- Mudowal Location in Punjab, India Mudowal Mudowal (India)
- Coordinates: 31°19′12″N 75°22′09″E﻿ / ﻿31.320063°N 75.369273°E
- Country: India
- State: Punjab
- District: Kapurthala

Government
- • Type: Panchayati raj (India)
- • Body: Gram panchayat

Population (2011)
- • Total: 1,060
- Sex ratio 547/513♂/♀

Languages
- • Official: Punjabi
- • Other spoken: Hindi
- Time zone: UTC+5:30 (IST)
- PIN: 144802
- Telephone code: 01822
- ISO 3166 code: IN-PB
- Vehicle registration: PB-09
- Website: kapurthala.gov.in

= Mudowal =

Mudowal is a village in Kapurthala district of Punjab State, India.
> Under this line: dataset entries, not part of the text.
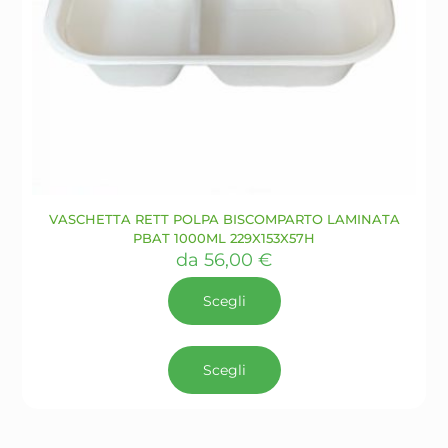
VASCHETTA RETT POLPA BISCOMPARTO LAMINATA
PBAT 1000ML 229X153X57H
da
56,00
€
Scegli
Questo
prodotto
Scegli
ha
più
varianti.
Le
It is located 12 km from Kapurthala, which is both the district and sub-district headquarters of Mudowal. The village is administrated by a Sarpanch, who is an elected representative.

== Demography ==
According to the report published by Census India in 2011, Mudowal has total number of 216 houses and population of 1,060 of which include 547 males and 513 females. Literacy rate of Mudowal is 75.52%, lower than state average of 75.84%. The population of children under the age of 6 years is 100 which is 9.43% of total population of Mudowal, and child sex ratio is approximately 754, lower than state average of 846.

== Population data ==

| Particulars | Total | Male | Female |
|---|---|---|---|
| Total No. of Houses | 216 | - | - |
| Total Population | 1,060 | 547 | 513 |
| In the age group 0–6 years | 100 | 57 | 43 |
| Scheduled Castes (SC) | 418 | 216 | 202 |
| Scheduled Tribes (ST) | 0 | 0 | 0 |
| Literates | 725 | 385 | 340 |
| Illiterate | 335 | 162 | 173 |
| Total Worker | 383 | 352 | 31 |
| Main Worker | 369 | 341 | 28 |
| Marginal Worker | 14 | 11 | 3 |

==Air travel connectivity==
The closest airport to the village is Sri Guru Ram Dass Jee International Airport.